═════ Provided information ═════
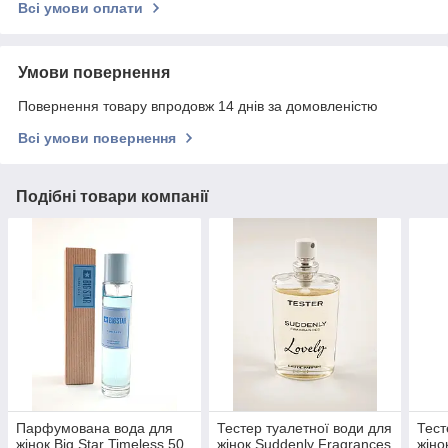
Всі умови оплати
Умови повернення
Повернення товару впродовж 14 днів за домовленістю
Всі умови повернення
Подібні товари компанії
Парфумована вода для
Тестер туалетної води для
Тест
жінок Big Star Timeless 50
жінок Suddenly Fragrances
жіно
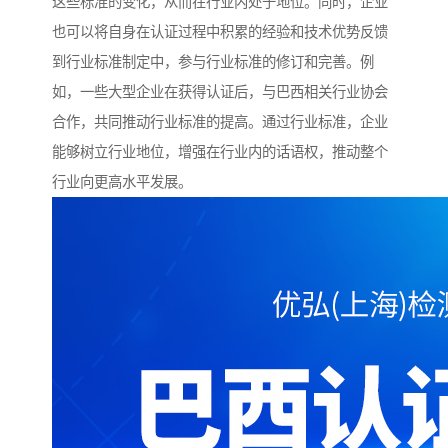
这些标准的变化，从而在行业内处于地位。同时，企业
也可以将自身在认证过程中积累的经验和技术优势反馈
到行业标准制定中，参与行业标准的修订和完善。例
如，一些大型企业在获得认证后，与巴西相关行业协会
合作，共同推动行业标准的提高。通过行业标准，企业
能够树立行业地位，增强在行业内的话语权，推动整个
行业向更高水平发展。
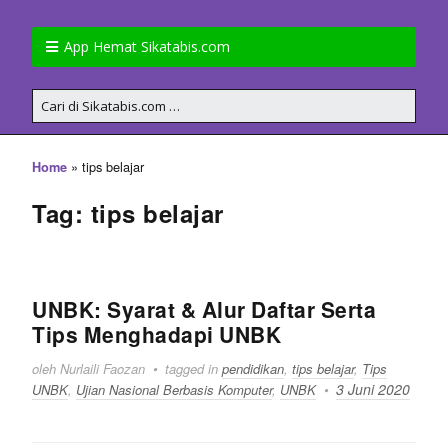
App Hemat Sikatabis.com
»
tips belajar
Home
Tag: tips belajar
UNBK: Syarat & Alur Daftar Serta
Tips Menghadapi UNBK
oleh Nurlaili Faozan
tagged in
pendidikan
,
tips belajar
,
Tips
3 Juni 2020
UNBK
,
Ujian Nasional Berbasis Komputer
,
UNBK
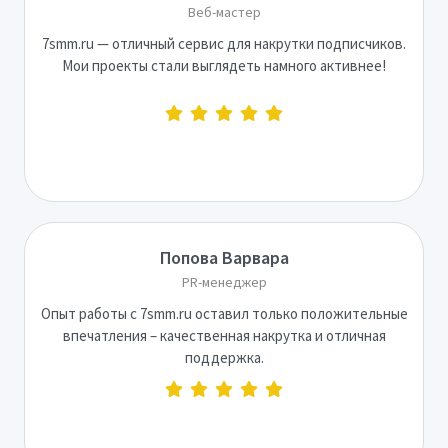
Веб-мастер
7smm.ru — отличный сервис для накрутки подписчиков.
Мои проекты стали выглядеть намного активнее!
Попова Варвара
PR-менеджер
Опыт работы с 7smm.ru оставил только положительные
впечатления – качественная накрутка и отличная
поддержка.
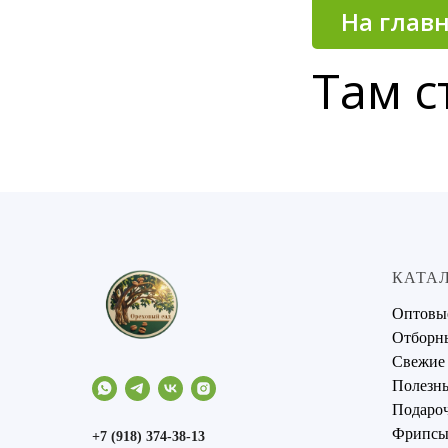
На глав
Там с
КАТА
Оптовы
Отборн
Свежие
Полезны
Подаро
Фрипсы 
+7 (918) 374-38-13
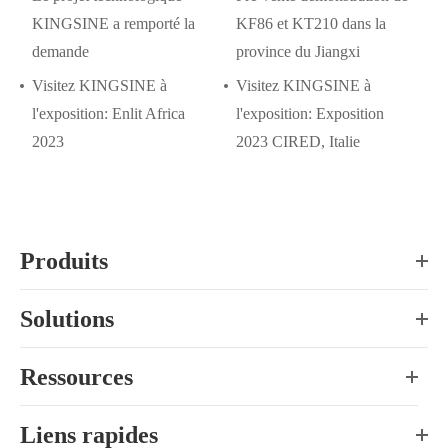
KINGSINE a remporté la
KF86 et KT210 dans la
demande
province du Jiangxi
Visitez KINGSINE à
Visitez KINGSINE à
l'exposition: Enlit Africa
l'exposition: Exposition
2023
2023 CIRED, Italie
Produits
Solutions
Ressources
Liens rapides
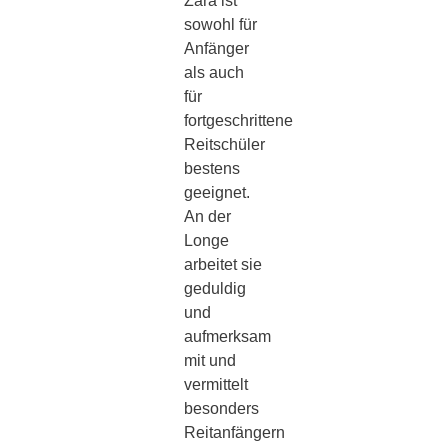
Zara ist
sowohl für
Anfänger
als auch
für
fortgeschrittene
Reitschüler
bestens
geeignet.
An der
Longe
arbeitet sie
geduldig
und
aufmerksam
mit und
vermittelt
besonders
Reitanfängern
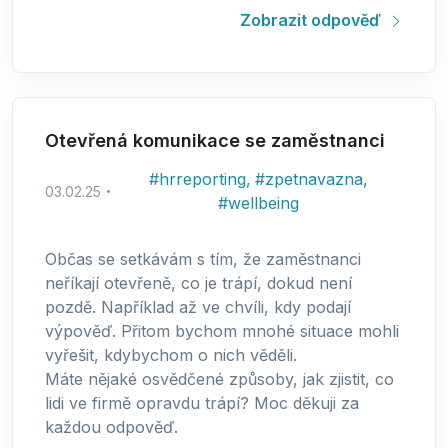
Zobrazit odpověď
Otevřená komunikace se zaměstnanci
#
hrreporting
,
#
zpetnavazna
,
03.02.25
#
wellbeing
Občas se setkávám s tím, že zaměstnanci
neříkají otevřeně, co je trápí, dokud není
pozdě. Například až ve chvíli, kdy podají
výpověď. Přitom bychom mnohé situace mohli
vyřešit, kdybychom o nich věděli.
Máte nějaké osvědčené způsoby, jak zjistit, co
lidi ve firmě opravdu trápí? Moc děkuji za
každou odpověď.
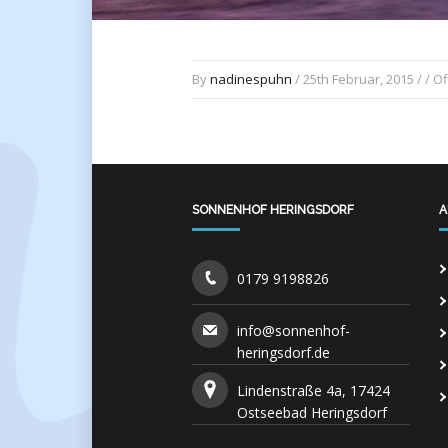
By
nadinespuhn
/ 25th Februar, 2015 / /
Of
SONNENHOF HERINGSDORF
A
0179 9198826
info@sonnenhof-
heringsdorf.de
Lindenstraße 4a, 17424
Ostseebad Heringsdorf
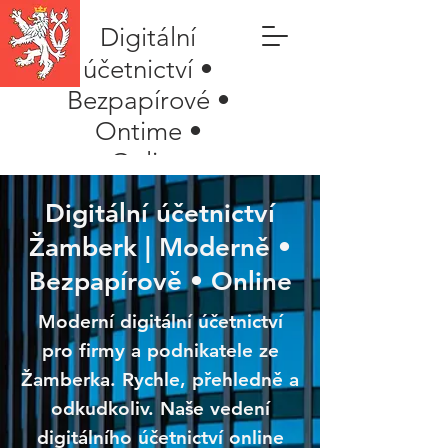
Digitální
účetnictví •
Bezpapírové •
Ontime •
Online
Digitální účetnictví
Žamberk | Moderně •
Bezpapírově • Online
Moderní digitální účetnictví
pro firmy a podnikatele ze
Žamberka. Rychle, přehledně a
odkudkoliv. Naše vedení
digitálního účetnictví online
═════
▸ What is expected
Set down the material above exactly as written, but not the pictures.

▸ Result of the exercise
Всі умови оплати
Умови повернення
Повернення товару впродовж 14 днів за домовленістю
Всі умови повернення
Подібні товари компанії
Парфумована вода для
Тестер туалетної води для
Тест
жінок Big Star Timeless 50
жінок Suddenly Fragrances
жіно
这些标准的变化，从而在行业内处于地位。同时，企业
也可以将自身在认证过程中积累的经验和技术优势反馈
到行业标准制定中，参与行业标准的修订和完善。例
如，一些大型企业在获得认证后，与巴西相关行业协会
合作，共同推动行业标准的提高。通过行业标准，企业
能够树立行业地位，增强在行业内的话语权，推动整个
行业向更高水平发展。
App Hemat Sikatabis.com
»
tips belajar
Home
Tag: tips belajar
UNBK: Syarat & Alur Daftar Serta
Tips Menghadapi UNBK
oleh Nurlaili Faozan
tagged in
pendidikan
,
tips belajar
,
Tips
3 Juni 2020
UNBK
,
Ujian Nasional Berbasis Komputer
,
UNBK
Веб-мастер
7smm.ru — отличный сервис для накрутки подписчиков.
Мои проекты стали выглядеть намного активнее!
Попова Варвара
PR-менеджер
Опыт работы с 7smm.ru оставил только положительные
впечатления – качественная накрутка и отличная
поддержка.
На глав
Там с
КАТА
Оптовы
Отборн
Свежие
Полезны
Подаро
Фрипсы 
+7 (918) 374-38-13
KINGSINE a remporté la
KF86 et KT210 dans la
demande
province du Jiangxi
Visitez KINGSINE à
Visitez KINGSINE à
l'exposition: Enlit Africa
l'exposition: Exposition
2023
2023 CIRED, Italie
Produits
Solutions
Ressources
Liens rapides
Zara ist
sowohl für
Anfänger
als auch
für
fortgeschrittene
Reitschüler
bestens
geeignet.
An der
Longe
arbeitet sie
geduldig
und
aufmerksam
mit und
vermittelt
besonders
Reitanfängern
Zobrazit odpověď
Otevřená komunikace se zaměstnanci
#
hrreporting
,
#
zpetnavazna
,
03.02.25
#
wellbeing
Občas se setkávám s tím, že zaměstnanci
neříkají otevřeně, co je trápí, dokud není
pozdě. Například až ve chvíli, kdy podají
výpověď. Přitom bychom mnohé situace mohli
vyřešit, kdybychom o nich věděli.
Máte nějaké osvědčené způsoby, jak zjistit, co
lidi ve firmě opravdu trápí? Moc děkuji za
každou odpověď.
By
nadinespuhn
/ 25th Februar, 2015 / /
Of
SONNENHOF HERINGSDORF
A
0179 9198826
info@sonnenhof-
heringsdorf.de
Lindenstraße 4a, 17424
Ostseebad Heringsdorf
Digitální
účetnictví •
Bezpapírové •
Ontime •
Online
Digitální účetnictví
Žamberk | Moderně •
Bezpapírově • Online
Moderní digitální účetnictví
pro firmy a podnikatele ze
Žamberka. Rychle, přehledně a
odkudkoliv. Naše vedení
digitálního účetnictví online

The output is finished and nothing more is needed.